Origin of the surname Hessom and variants

The surname Hessom appears to be associated with the Lancashire village of Heysham on Morecambe Bay. The residents of Heysham pronounce the name of their village HEE-SHAM (not HAY-SHAM) and have done so, it is said, for at least 150 years. The village pre-dates the Norman conquest and gets a mention in the Domesday book. One of several proposed etymologies has it derived from HESSE-HAM, i.e. the home of Hesse, presumably a Saxon chieftain.

I like the etymology HESSE-HAM, because it's easy to imagine how this could have come to be pronounced HEES-HAM, with a long E, a sibilant S, an H which is easily dropped (or not noticed), and the stress on the first syllable. It is likely that the surname was pronounced something like this in Cheshire around 1800, because we find families in the records whose names were spelled in all of these ways: HEESHAM, HEASHAM, HEESOM, HESOM, HESSOM, and HISSOM. Earlier variations include HEYSAM and HEYSUM.

Today, we tend to take for granted the idea that a surname has a correct spelling. Many Hessoms would resist the suggestion that they were close cousins to the Heesoms in the next parish (and vice versa). Yet this idea is quite recent. At the start of the 19th century, literacy in England was not the rule but the exception. By the end of the century, the situation had reversed. Families learned the correct spelling of their surname from their vicar or schoolmaster, and passed it on to their own children; the common people gradually became the authorities on the spelling of their own names. The chance divergence of spelling of the surnames of two brothers in the same parish's register of baptisms became the dogma of their children, and the kinship of their descendants was soon forgotten.

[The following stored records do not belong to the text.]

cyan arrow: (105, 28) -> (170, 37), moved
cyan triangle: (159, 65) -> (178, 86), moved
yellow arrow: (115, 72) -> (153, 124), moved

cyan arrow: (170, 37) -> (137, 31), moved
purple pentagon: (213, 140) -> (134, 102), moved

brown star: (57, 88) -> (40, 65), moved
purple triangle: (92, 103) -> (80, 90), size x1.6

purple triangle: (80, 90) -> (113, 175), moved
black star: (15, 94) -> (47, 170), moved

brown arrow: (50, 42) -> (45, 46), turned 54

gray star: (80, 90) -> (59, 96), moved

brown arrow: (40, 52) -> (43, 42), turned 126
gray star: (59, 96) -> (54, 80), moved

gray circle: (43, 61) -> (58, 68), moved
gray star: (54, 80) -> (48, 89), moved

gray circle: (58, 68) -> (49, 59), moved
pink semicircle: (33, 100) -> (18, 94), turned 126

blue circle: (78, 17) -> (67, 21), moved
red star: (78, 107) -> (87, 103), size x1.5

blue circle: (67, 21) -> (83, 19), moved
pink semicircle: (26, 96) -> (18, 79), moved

If you're researching Hessoms, even as late as the nineteenth century, you need to be alert for a host of genuine variations:

HESSOM, HESSOME, HESOM, HEESOM, HEESHAM, HEASHAM, HISSOM, HISSEM, HEYSHAM, HEYSAM, HEYSUM, etc.
as well as common transcription errors, such as HUSSOM (a handwritten EE sometimes looks very like a U), or HERSOM. Also watch out for HESSON or HEESON, which can arise either as a later transcription error or as the best attempt of the vicar, enumerator or clerk to write down the name that they thought they heard; I've seen several documents where the clerk has written HESSON but the person has signed HESSOM.